School with Ponytails and Crayons (and a math game)

News from the homeschool front:

In Bible lessons, we have just killed off King Saul (and ended the book of 1 Samuel). We are studying seeds in Botany (we've been cutting apart some of the dried beans from our garden), and continents in Geography. Since Ponytails just read a chapter of Hillyer's History about the Trojan War and Homer, we also read the story of Circe's Palace from Hawthorne's Tanglewood Tales. That took us three readings, but it's a great story (Ponytails and Crayons both liked the pigs). [Update: Ponytails says she liked the bird, and sort of the pigs. Crayons doesn't want to be quoted at all.] I remember reading it with The Apprentice too, maybe six years ago.

There's a fun connection there with Crystal Mountain (which we just finished), because the governess in the book, Miss Dunbar, carries a copy of The Odyssey around with her in her pocket, and she tells the children a bit about Ulysses too.

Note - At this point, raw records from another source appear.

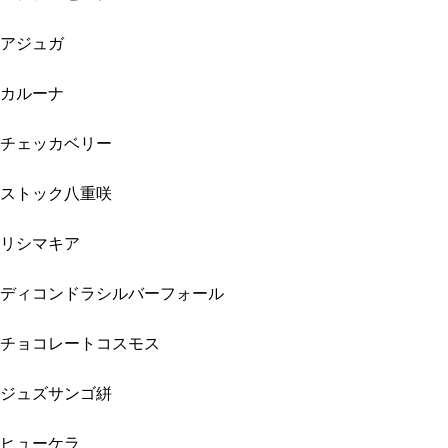
アジュガ
カルーナ
チェッカベリー
ストック八重咲
リシマキア
ディコンドラシルバーフォール
チョコレートコスモス
ジュズサンゴ絣
ヒューケラ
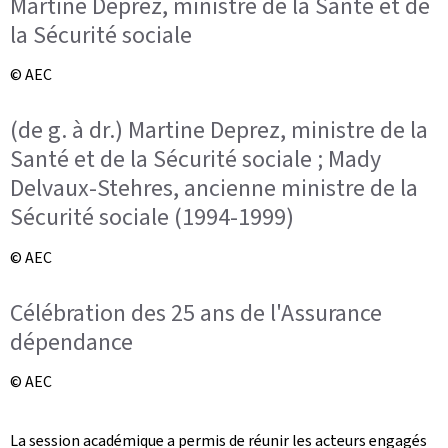
Martine Deprez, ministre de la Santé et de
la Sécurité sociale
© AEC
(de g. à dr.) Martine Deprez, ministre de la
Santé et de la Sécurité sociale ; Mady
Delvaux-Stehres, ancienne ministre de la
Sécurité sociale (1994-1999)
© AEC
Célébration des 25 ans de l'Assurance
dépendance
© AEC
La session académique a permis de réunir les acteurs engagés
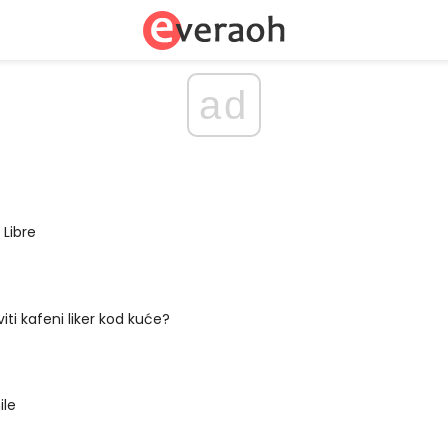
ad
 Libre
iti kafeni liker kod kuće?
le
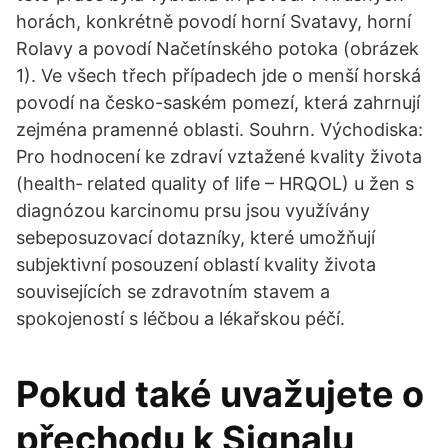
horách, konkrétně povodí horní Svatavy, horní
Rolavy a povodí Načetínského potoka (obrázek
1). Ve všech třech případech jde o menší horská
povodí na česko-saském pomezí, která zahrnují
zejména pramenné oblasti. Souhrn. Východiska:
Pro hodnocení ke zdraví vztažené kvality života
(health‑ related quality of life – HRQOL) u žen s
diagnózou karcinomu prsu jsou využívány
sebeposuzovací dotazníky, které umožňují
subjektivní posouzení oblastí kvality života
souvisejících se zdravotním stavem a
spokojeností s léčbou a lékařskou péčí.
Pokud také uvažujete o
přechodu k Signalu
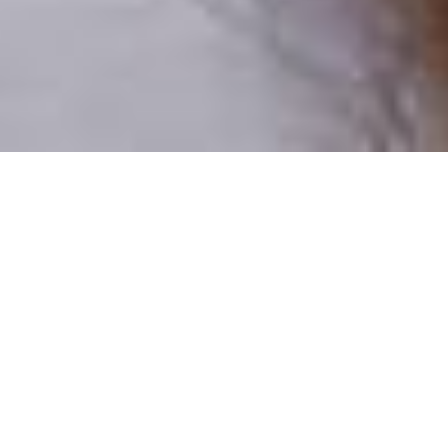
Pouze reální lidé
100 % profilů prověřujeme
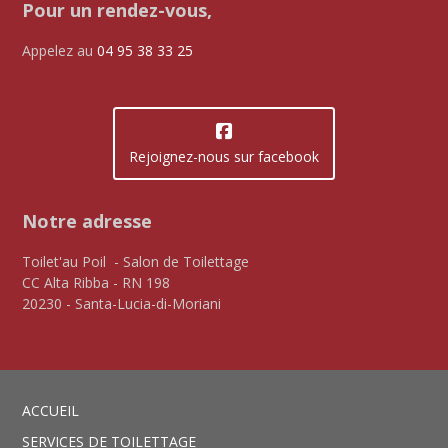
Pour un rendez-vous,
Appelez au
04 95 38 33 25
Rejoignez-nous sur facebook
Notre adresse
Toilet'au Poil - Salon de Toilettage
CC Alta Ribba - RN 198
20230 - Santa-Lucia-di-Moriani
ACCUEIL
SERVICES DE TOILETTAGE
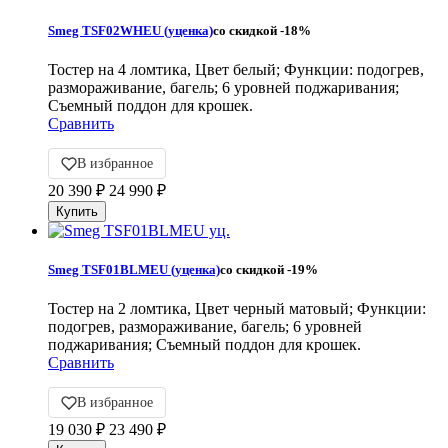
Smeg TSF02WHEU (уценка)
со скидкой
-18%
Тостер на 4 ломтика, Цвет белый; Функции: подогрев,
размораживание, багель; 6 уровней поджаривания;
Съемный поддон для крошек.
Сравнить
В избранное
20 390
₽
24 990
₽
Smeg TSF01BLMEU (уценка)
со скидкой
-19%
Тостер на 2 ломтика, Цвет черный матовый; Функции:
подогрев, размораживание, багель; 6 уровней
поджаривания; Съемный поддон для крошек.
Сравнить
В избранное
19 030
₽
23 490
₽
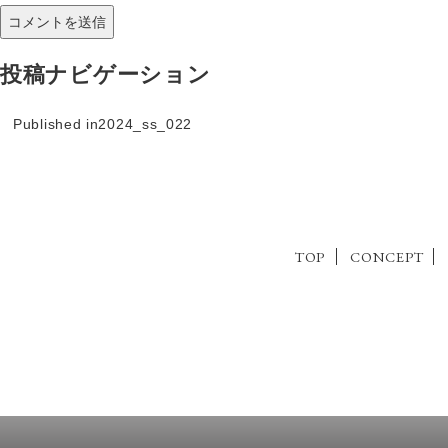
投稿ナビゲーション
Published in
2024_ss_022
TOP
CONCEPT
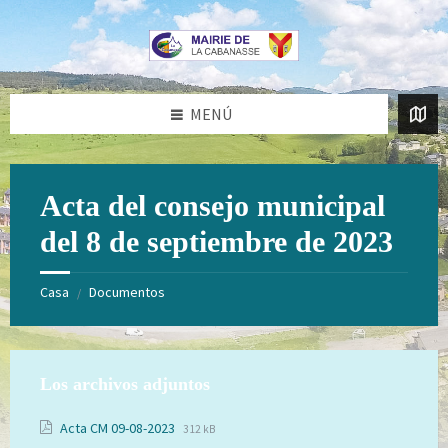
Saltar
Saltar
al
al
contenido
pie
de
página
MENÚ
Acta del consejo municipal
del 8 de septiembre de 2023
Casa
Documentos
/
Los archivos adjuntos
Extensión
Tamaño
Acta CM 09-08-2023
312 kB
de
del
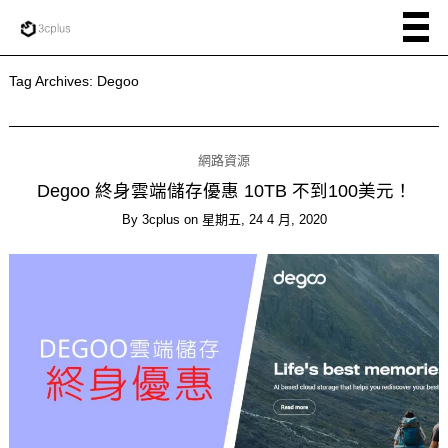
Tag Archives:
Degoo
網路資源
Degoo 終身雲端儲存優惠 10TB 不到100美元！
By
3cplus
on
星期五, 24 4 月, 2020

We also just finished watching "As You Like It," a 1978 BBC video with Helen Mirren. We read Lamb's story earlier in the fall, and since we were at a library last week that has good videos of Shakespeare's plays, I brought it home to watch. It's filmed mostly outdoors (Ponytails was amused to see Rosalind having to deal with occasional insects flying in her face). Thumbs-up.

Ponytails is reviewing addition and subtraction in math, and Crayons and I are trying some new math things. Here's a game we found in Ruth Beechick's Arithmetic booklet:

"The Greatest Number"

You need cards numbered from 1 to 9. We used Dutch Blitz cards, but found it was too easy to cheat if you remembered what colour backs the different numbers have, so we played a different way: instead of each person just having nine cards, we each took a whole pile of cards. It doesn't make any difference to the game--it just makes it harder to cheat!

Anyway, you put all your cards face down in a pile, and take three (or two or four) cards out. You each make the biggest number you can from them, so if you take out a three, a four and a six, you can make 643. Whoever has the biggest number gets a point (we award a checker). We play that the first one to get ten points (or checkers) wins the game.

Crayons was uncertain about reading 3-digit numbers, so we played for awhile just taking two cards out at a time. Later on, though, we tried it with three, and she caught on to that as well. So this seems like a fairly painless way to learn to read large numbers! Ponytails wants to play too, so for her I think we'll take out four cards at a time.